About this exercise:
Using the listing below, print the line containing "Wat je verder nodig hebt", the line containing "seg. a sex. das 08h30 às 17h30.", and each line between them, exactly and nothing else. Pictures stay out of the print.

---+---

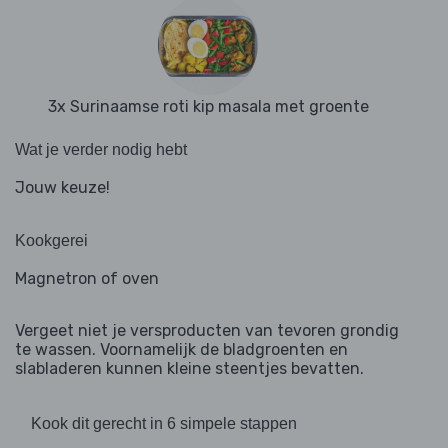
3x Surinaamse roti kip masala met groente
Wat je verder nodig hebt
Jouw keuze!
Kookgerei
Magnetron of oven
Vergeet niet je versproducten van tevoren grondig
te wassen. Voornamelijk de bladgroenten en
slabladeren kunnen kleine steentjes bevatten.
Kook dit gerecht in 6 simpele stappen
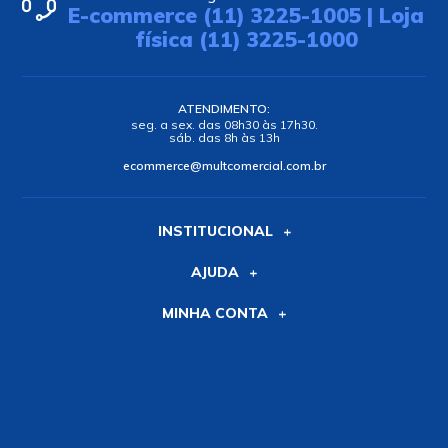
E-commerce (11) 3225-1005 | Loja
física (11) 3225-1000
ATENDIMENTO:
seg. a sex. das 08h30 às 17h30.
sáb. das 8h às 13h
ecommerce@multcomercial.com.br
INSTITUCIONAL
AJUDA
MINHA CONTA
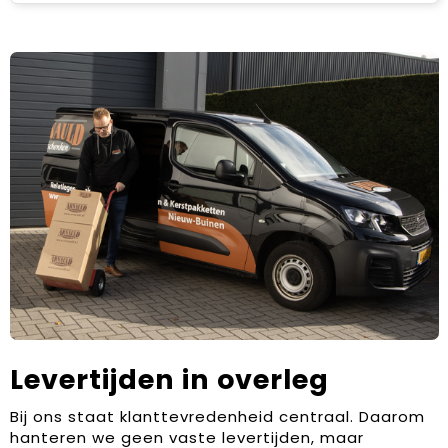
Levertijden in overleg
Bij ons staat klanttevredenheid centraal. Daarom
hanteren we geen vaste levertijden, maar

---+---

Solution:
Wat je verder nodig hebt
Jouw keuze!
Kookgerei
Magnetron of oven
Vergeet niet je versproducten van tevoren grondig
te wassen. Voornamelijk de bladgroenten en
slabladeren kunnen kleine steentjes bevatten.
Kook dit gerecht in 6 simpele stappen
E-commerce (11) 3225-1005 | Loja
física (11) 3225-1000
ATENDIMENTO:
seg. a sex. das 08h30 às 17h30.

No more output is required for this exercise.